List of 10 High GI Glycemic Index Foods
Following a glycemic index diet requires watching the foods you eat, and choosing mostly low gi foods. Following this sort of a diet can make it easier to lose weight by keeping blood sugar levels stable and insulin levels low.
When following this type of diet, it is important to stay away from high gi foods. Here is a list of the foods with the highest glycemic index rankings.
A List of 10 High GI Foods
Because cake combines both sugar and white flour, it is a very high gi food. Both the sugar and the flour release into your bloodstream quickly, causing blood sugar levels to spike.
2. White Bread
White flour is a very high gi food, so it’s best to avoid it. When you want bread, choose whole grain or multi grain bread, since it is made with flour that is not as highly processed.

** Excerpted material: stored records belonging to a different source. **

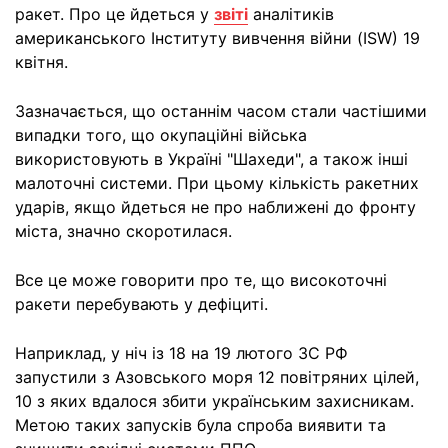
ракет. Про це йдеться у
звіті
аналітиків
американського Інституту вивчення війни (ISW) 19
квітня.
Зазначається, що останнім часом стали частішими
випадки того, що окупаційні війська
використовують в Україні "Шахеди", а також інші
малоточні системи. При цьому кількість ракетних
ударів, якщо йдеться не про наближені до фронту
міста, значно скоротилася.
Все це може говорити про те, що високоточні
ракети перебувають у дефіциті.
Наприклад, у ніч із 18 на 19 лютого ЗС РФ
запустили з Азовського моря 12 повітряних цілей,
10 з яких вдалося збити українським захисникам.
Метою таких запусків була спроба виявити та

Potatoes are a good source of vitamins, but they are a high gi food. Sweet potatoes are slightly better, with a bit lower gi ranking.
Most fruits are low to medium on the gi scale, but watermelon is one fruit to avoid, since it is high gi food.
Not all breakfast cereals are bad, but many are loaded with sugar, which makes them a high gi food. Stick with cereals that are entirely whole grain, like Shredded Wheat and All Bran if you’re trying to stick to a low gi diet.
6. Rice Cakes
Though they’re often considered a healthy snack, rice cakes are actually a high gi food.
7. Potato and corn chips
Because they are so highly processed, almost any sort of chip will be considered a high gi food. This includes pretzels, which people often think of as healthy.
Dates are another fruit you want to avoid. They are very high in natural sugar, which makes them a high gi food.
9. Breakfast breads
Many people enjoy muffins, doughnuts, waffles and pancakes for breakfast. But, unfortunately, all these great breakfast breads are high gi foods. Make muffins, pancakes and waffles with whole grain flour and no sugar for a healthier choice.
Most vegetables are low gi foods, but not parsnips. They are one of the highest gi vegetables.
You may lose weight eating low GI foods
When you’re sticking to a low gi diet, you can still eat the foods listed as high gi foods. However, it is important to make them occasional treats, not regular diet mainstays.
When you substitute lower gi foods for the higher ones you’re used to eating, you can often lose weight without counting calories or feeling deprived.
A few simple substitutions, like swapping white bread for whole grain wheat bread and choosing higher fiber cereals can make all the difference in the world.
When you make low gi foods the basis of your diet, you feel full all day, and keep your blood sugar levels stable. This makes you feel better in general and keep your weight right where you want it.